Extracted page text data:
----
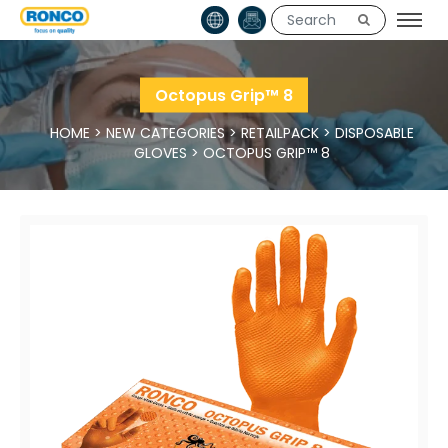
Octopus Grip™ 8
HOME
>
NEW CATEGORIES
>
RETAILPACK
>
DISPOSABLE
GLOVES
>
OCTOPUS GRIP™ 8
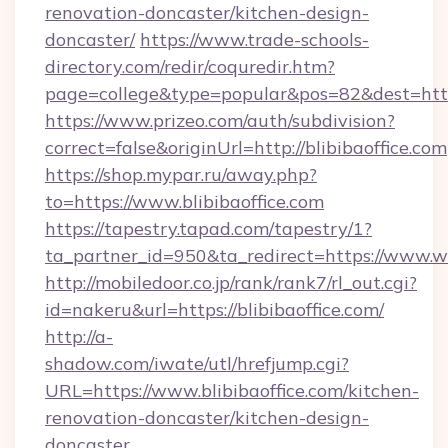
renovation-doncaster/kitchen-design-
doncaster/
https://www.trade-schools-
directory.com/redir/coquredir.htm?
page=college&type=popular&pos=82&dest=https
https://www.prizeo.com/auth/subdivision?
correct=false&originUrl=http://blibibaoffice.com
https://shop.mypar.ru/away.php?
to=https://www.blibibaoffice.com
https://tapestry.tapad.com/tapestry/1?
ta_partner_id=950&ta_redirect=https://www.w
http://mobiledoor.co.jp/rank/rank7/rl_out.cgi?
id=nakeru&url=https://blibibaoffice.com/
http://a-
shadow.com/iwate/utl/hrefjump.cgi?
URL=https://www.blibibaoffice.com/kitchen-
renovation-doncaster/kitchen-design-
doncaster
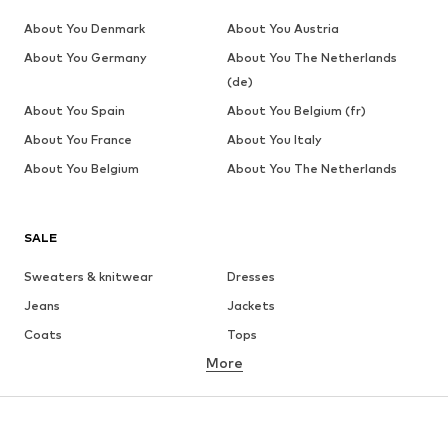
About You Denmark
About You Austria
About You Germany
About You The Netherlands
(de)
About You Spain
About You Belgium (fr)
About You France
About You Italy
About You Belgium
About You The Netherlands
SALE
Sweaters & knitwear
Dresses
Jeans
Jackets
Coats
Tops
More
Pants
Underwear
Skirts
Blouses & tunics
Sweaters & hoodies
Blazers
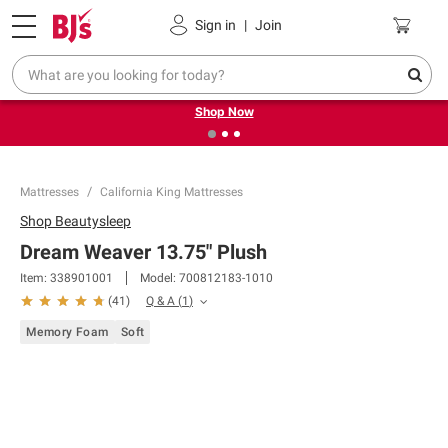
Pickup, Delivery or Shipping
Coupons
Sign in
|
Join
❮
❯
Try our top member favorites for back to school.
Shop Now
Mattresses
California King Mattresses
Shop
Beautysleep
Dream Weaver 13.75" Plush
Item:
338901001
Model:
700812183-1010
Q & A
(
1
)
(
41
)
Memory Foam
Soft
----
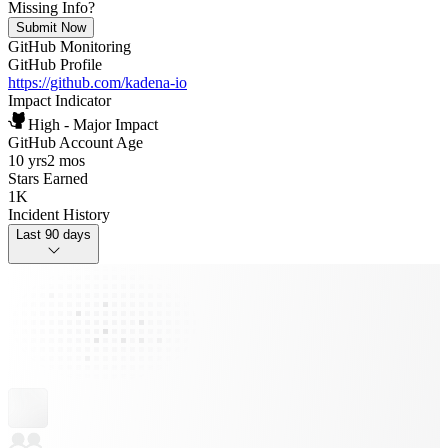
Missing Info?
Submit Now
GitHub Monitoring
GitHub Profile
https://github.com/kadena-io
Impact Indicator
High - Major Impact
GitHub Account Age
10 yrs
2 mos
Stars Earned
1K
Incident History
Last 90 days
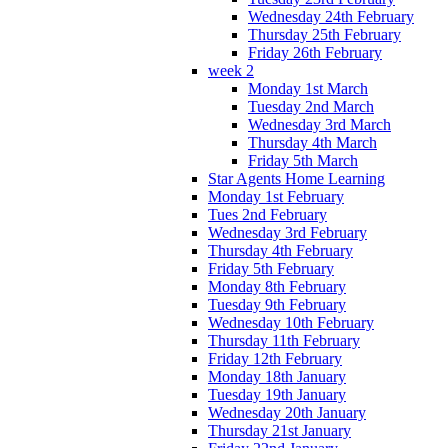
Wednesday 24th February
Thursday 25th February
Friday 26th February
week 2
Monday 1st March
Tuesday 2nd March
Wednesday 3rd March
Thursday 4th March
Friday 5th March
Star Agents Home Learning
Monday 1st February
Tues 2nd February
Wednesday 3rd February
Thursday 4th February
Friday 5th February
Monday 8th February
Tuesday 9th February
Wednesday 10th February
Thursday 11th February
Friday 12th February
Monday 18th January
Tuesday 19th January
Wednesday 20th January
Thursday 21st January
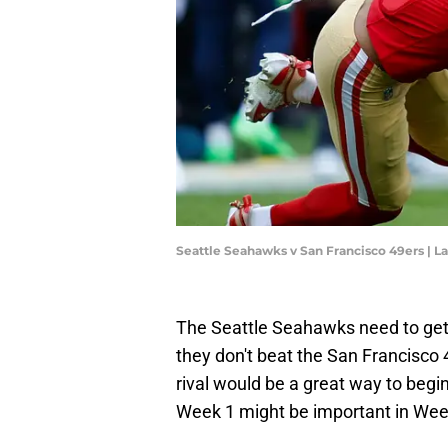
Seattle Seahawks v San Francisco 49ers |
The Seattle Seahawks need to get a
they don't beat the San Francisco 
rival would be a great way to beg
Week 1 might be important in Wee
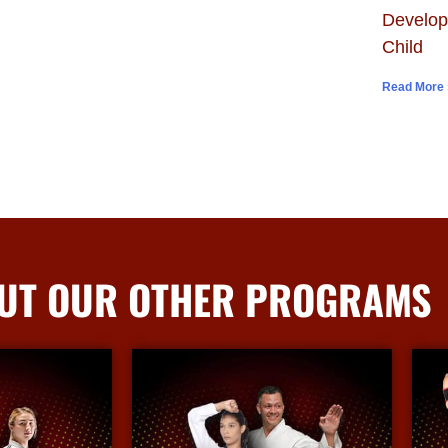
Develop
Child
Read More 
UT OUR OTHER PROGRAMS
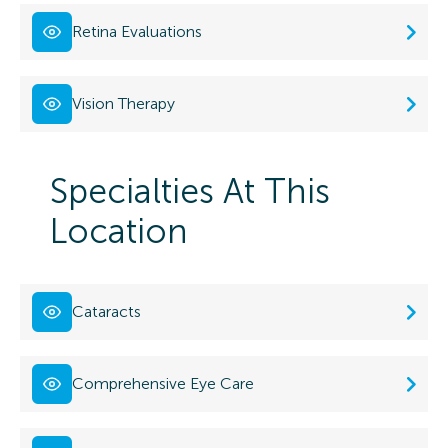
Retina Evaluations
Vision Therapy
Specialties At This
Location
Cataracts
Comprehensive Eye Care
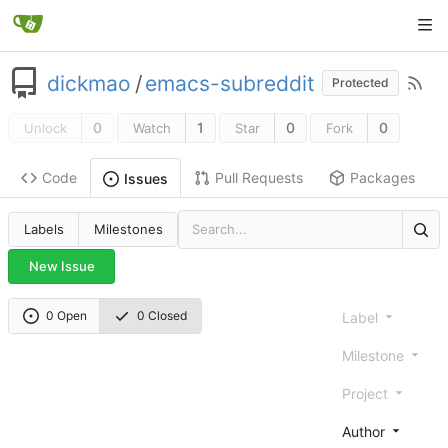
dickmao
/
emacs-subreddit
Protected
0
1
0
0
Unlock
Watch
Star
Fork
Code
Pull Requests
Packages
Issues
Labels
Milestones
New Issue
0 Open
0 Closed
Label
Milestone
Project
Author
----
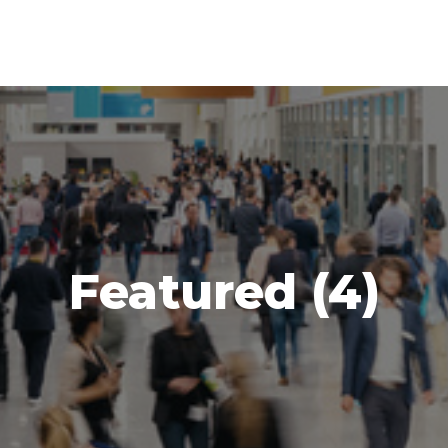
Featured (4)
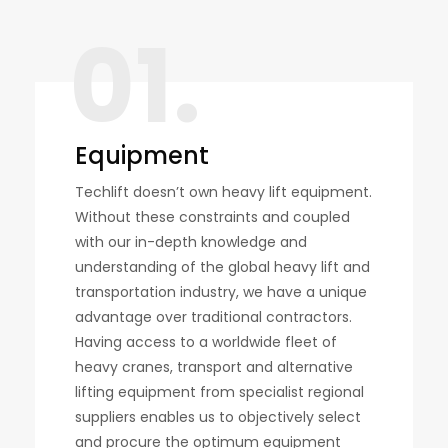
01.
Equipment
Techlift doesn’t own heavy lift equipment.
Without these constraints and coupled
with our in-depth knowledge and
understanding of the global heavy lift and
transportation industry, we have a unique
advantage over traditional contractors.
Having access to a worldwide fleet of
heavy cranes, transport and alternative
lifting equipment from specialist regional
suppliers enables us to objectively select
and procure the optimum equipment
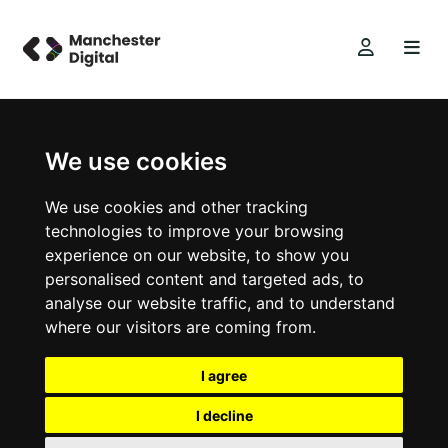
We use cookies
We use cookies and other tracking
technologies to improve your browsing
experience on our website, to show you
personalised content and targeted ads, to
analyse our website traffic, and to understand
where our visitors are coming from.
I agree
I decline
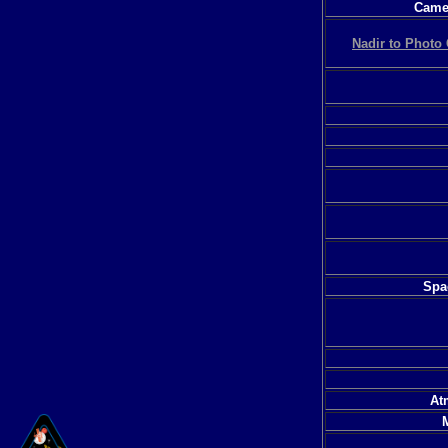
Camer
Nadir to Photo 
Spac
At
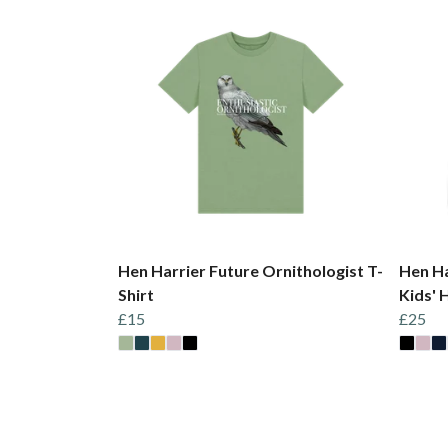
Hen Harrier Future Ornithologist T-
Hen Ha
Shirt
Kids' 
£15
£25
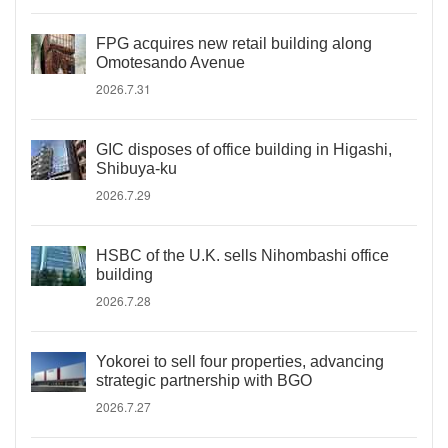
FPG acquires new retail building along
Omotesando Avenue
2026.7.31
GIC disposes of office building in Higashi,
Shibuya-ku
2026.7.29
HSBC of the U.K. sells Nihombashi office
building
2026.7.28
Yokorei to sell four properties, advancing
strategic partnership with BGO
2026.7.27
----
» TASK DETAILS
Among the lines above, which hold the word "Tuesday"? Report each one.

» YOUR SOLUTION
Tuesday 2nd March
Tuesday 9th February
Tuesday 19th January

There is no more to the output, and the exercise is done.